Task inputs below:
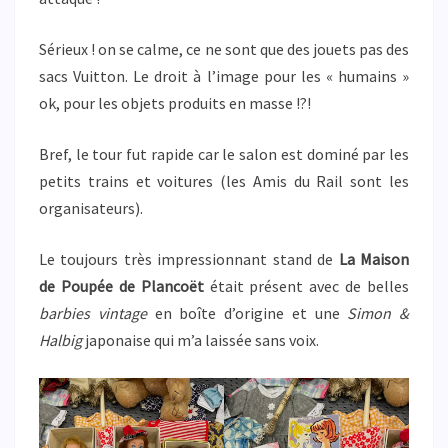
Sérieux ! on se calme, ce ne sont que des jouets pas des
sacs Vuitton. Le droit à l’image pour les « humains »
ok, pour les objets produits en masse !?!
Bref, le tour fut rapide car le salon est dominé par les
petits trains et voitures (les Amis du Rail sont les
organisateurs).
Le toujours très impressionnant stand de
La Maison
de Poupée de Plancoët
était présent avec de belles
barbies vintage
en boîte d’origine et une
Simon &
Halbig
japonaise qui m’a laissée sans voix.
End of Task inputs.
Task inputs below:
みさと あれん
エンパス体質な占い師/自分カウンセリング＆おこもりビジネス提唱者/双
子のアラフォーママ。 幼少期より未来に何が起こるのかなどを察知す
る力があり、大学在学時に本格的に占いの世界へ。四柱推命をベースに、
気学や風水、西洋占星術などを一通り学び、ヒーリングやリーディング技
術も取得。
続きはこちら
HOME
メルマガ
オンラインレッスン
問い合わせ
End of Task inputs.
Task inputs below:
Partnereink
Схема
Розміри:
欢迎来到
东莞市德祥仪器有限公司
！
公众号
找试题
End of Task inputs.
**Task instructions**
Wherever the word "pour" appears in a line of the data above, copy that line.

**Exercise result**
sacs Vuitton. Le droit à l’image pour les « humains »
ok, pour les objets produits en masse !?!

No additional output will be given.